Film Review: Sex is Zero

   Stewart Lee, comedian and wise-man, identified that twentieth century America was solely responsible for the creation of a number of pioneering forms of art listing, as examples, stand-up comedy alongside "jazz and comic books and the senseless High School massacre". Alongside this, it would be hard to dispute that the young adult sex comedy genre was similarly conceived entirely in the States with the likes of Porky's and American Pie amongst the more prominent of the genre.

   Anyone familiar with Quintette du Hot Club Paris, to pick the most archaic example which springs to mind, will be aware that despite the inherent American nature of these arts, it is not uncommon to see their forms re-appropriated elsewhere. So, to accompany the aforementioned example of French Jazz, a close-to-home illustration would involve noting how the great boundary pushing of Lenny Bruce, or sociological exploration of Richard Pryor, has been replaced by Peter Kay remembering things from the 1980s and Michael McIntyre observing the every day and banal in the British interpretation of stand-up comedy.

   The Korean film industry of the mid-nineties on-wards has often gravitated towards Hollywood for inspiration and, as such, it is hardly a surprise to see the nation too try it's hand at an American-style sex comedy. Sex is Zero, directed by Yoon Je-kyoon (My Boss, My Hero), is the outcome.

   On paper, and for the first hour at least, the movie ticks all the boxes associated with the gross out stylings of American teen sex comedies. There's a gaggle of sex obsessed students huddled around a computer watching porn together, a montage of skimpily dressed ladies partaking in aerobics, Phoebe Cates is brought to mind as the camera gratuitously leers at females in the swimming pool, and Yoon even makes a tip of the hat to Todd Phillips' Road Trip with an early gag recalling Tom Green's role in the film. Like many Korean comedies, the humour in Sex is Zero is less than subtle - framing a movie as an American style sex comedy thus proves perfect synergy. Everything is a breeze, a joke. Until it is not.

   The high energy tale concerns Eun-hyo (Ha Ji-won), a student at Sunjong University who aims to excel at a national aerobics competition. She is one of the few on campus who have dedication to anything other than partying or goofing off - there are infinitely more Van Wilders than there are Tracy Flicks. Like many young ladies, however, distraction comes in the form of male attention - whilst the socially inept, albeit earnest, Eun-shik (Im Chang-jung) clearly cares for her, Eun-hyo finds a superficial attraction to good-looking rich kid Sang-ok (Jung Min) which takes priority. Eun-shik tries everything in his powers to impress Eun-hyo but, as is par for the course, finds himself in an array of embarrassing and awkward situations.
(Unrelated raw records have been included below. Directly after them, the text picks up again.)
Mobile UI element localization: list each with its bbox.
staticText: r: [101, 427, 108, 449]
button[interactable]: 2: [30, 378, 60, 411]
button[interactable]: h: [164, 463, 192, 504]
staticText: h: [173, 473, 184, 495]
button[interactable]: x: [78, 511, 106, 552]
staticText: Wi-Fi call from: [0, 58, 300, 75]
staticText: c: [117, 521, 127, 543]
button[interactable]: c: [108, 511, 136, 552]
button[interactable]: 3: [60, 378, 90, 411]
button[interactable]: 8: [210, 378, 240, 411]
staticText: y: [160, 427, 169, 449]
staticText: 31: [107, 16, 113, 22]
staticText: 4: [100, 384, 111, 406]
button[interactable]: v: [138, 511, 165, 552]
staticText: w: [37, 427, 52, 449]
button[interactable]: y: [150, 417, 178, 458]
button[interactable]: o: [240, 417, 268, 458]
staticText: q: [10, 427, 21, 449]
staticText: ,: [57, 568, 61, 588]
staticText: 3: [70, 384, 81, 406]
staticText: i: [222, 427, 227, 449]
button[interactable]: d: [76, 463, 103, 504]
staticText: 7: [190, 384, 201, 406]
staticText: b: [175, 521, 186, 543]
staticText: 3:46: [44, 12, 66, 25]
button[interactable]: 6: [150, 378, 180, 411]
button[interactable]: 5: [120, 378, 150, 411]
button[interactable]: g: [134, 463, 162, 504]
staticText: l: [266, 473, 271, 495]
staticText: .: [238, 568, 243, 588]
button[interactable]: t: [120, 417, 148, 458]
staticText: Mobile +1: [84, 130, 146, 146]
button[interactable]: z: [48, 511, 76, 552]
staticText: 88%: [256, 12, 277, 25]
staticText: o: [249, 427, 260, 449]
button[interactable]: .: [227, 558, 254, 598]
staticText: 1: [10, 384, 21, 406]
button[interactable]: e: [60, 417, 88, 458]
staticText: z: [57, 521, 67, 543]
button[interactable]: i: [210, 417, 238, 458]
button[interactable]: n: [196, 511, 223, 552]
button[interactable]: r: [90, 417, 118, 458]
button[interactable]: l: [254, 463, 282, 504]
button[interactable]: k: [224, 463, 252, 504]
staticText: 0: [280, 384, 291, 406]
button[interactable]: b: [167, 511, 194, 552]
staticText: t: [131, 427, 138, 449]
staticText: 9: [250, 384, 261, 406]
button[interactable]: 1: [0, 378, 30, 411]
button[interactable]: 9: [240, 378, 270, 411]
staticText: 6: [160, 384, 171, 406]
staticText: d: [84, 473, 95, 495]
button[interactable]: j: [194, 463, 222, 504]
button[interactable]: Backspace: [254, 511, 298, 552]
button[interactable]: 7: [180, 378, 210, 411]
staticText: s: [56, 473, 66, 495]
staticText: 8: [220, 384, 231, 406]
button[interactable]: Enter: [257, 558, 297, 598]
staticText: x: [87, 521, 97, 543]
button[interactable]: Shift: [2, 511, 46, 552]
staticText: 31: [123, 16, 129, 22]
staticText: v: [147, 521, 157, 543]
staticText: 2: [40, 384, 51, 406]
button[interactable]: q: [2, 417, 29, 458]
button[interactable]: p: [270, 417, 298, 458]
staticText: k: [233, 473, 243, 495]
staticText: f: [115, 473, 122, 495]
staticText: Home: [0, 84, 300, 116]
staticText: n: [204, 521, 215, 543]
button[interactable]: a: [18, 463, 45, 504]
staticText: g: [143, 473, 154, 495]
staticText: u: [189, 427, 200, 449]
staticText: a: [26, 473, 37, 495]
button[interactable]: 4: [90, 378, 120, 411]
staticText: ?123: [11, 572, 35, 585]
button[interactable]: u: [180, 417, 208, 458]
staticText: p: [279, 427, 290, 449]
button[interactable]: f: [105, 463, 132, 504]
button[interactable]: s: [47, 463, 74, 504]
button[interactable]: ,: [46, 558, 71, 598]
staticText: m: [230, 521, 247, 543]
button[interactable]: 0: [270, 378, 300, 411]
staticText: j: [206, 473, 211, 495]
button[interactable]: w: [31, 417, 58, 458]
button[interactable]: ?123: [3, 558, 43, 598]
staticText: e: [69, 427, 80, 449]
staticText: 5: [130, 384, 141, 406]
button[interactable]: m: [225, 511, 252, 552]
   The title Sex is Zero becomes rather ironic during a sudden third act twist which takes the film away from gross out gags, and the world of inflated testicles, and sees the movie shift into ground most American teen comedies shy away from due to the subject matter being pretty grim. In American Pie, for example, the sex between our teen protagonists is rather meaningless aside from an arbitrary suggestion that having lost their virginity the characters are now "adults" - it's a strange and conservative recurring plot device but, aside from rare films such as All The Real Girls, the emotional and physical consequences of sex are rarely shown. To do so would move the film away from comedic territory. Yoon's movie has no such qualms as a topic not broached in American sex movies since the strangely nuanced Fast Times at Ridgemont Times is tackled in depth for the final third of the running time.

   Whilst it is admirable that a feature aimed towards teens is not afraid to address serious issues, the trouble of Sex is Zero is the manner in which it does so - the violent tonal shift from gross-out goofball laughs at sperm, buckets of puke, and mix-ups over which is the correct orifice towards a weighty subject matter makes Yoon's movie feel like two separate presentations accidentally spliced together rather than an organic narrative. This is equally as true throughout; the episodic script often feels like it lacks focus, direction or discipline.

   The most troubling aspect, however, is how the weighty subject matter is approached with as much subtlety as the comedy which, I'm afraid to say, is zero. After being invited to laugh at one character's brush with death from eating rat poison, Sex is Zero suddenly leaves behind its cartoon nature and asks us to feel moved at the disturbing site of a dying woman suffering from a huge hemorrhage. It's a film which presents itself as a light-hearted comedy but, due to its lack of finesse, is an ultimately deeply upsetting watch. There's a time and a place to discuss the weighty issues of the final act in Sex is Zero but, in a film featuring a sperm sandwich, this is not it. A comedy which will leave the audience drained and depressed.